* **WHAT YOU WILL DO**
Wherever the string "Arena" appears in the entries below, return the line that holds it.

===============

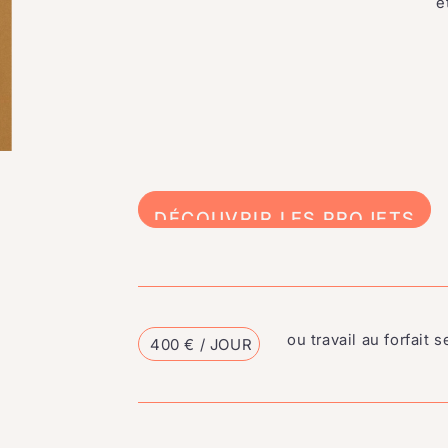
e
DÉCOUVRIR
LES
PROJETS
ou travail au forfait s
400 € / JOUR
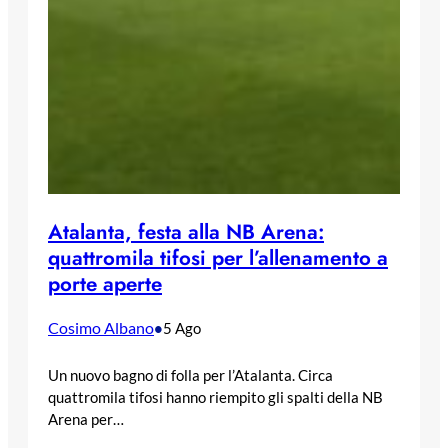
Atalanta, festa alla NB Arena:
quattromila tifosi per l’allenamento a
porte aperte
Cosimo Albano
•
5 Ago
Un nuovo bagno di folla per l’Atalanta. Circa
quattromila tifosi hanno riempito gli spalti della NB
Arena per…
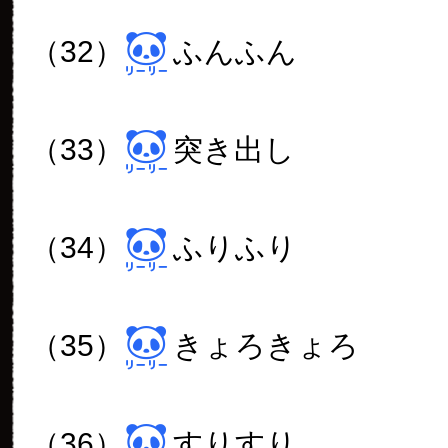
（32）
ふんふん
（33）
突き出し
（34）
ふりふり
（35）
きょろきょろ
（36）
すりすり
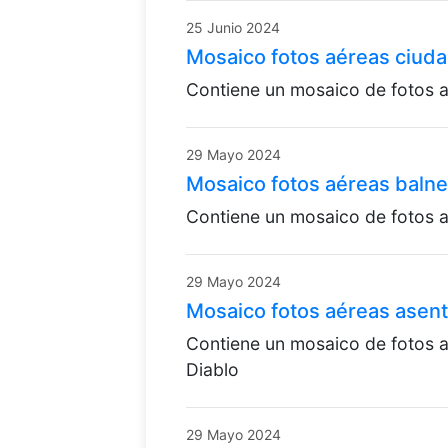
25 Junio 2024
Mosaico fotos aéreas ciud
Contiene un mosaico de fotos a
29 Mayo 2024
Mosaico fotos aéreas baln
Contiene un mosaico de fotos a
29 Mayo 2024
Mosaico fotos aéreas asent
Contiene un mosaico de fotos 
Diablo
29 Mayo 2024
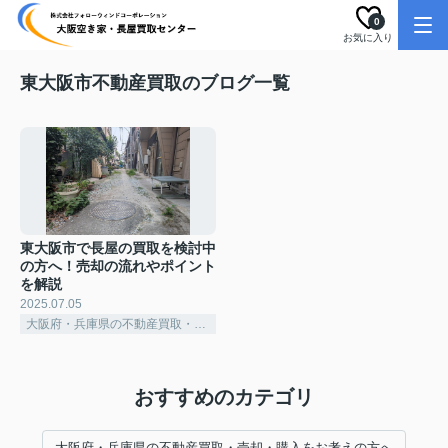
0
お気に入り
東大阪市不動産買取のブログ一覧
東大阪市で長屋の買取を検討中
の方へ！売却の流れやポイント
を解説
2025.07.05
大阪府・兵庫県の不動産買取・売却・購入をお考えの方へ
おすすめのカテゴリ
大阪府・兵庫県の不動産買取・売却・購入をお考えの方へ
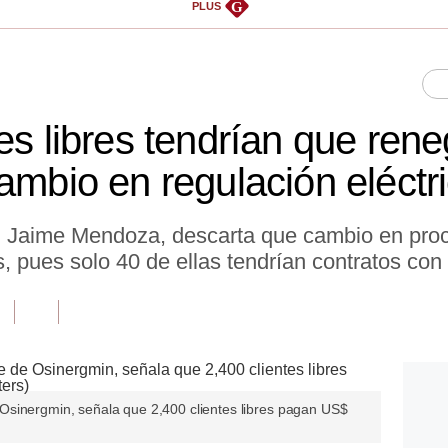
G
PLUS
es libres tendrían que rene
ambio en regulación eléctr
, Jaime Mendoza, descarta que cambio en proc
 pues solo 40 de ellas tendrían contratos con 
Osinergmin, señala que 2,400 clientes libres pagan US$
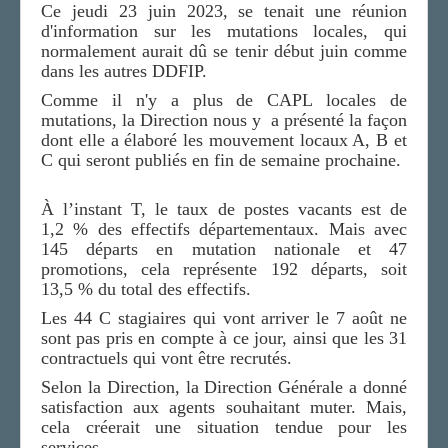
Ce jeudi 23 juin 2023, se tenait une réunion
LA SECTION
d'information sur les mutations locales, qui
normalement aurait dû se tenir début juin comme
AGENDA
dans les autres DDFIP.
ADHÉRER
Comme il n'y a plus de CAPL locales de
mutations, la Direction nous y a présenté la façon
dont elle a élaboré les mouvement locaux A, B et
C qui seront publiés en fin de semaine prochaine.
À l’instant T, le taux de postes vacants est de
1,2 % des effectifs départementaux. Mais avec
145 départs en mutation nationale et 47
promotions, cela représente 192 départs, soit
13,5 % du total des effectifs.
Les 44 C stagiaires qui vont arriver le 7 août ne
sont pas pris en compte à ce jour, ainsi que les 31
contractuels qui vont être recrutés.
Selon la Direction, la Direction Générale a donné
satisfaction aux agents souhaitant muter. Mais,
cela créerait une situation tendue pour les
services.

===============

* **OUTPUT**
Atalanta, festa alla NB Arena:
Arena per…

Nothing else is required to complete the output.